[[ Data extract, beginning ]]
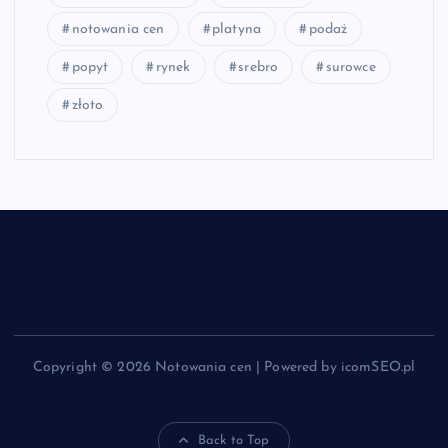
notowania cen
platyna
podaż
popyt
rynek
srebro
surowce
złoto
Copyright © 2026 Notowania cen | Powered by icomSEO.pl
Back to Top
[[ Data extract, end ]]
Goal of the exercise »
Set the listing down again exactly, skipping each picture.

Written reply »
notowania cen
platyna
podaż
popyt
rynek
srebro
surowce
złoto
Copyright © 2026 Notowania cen | Powered by icomSEO.pl
Back to Top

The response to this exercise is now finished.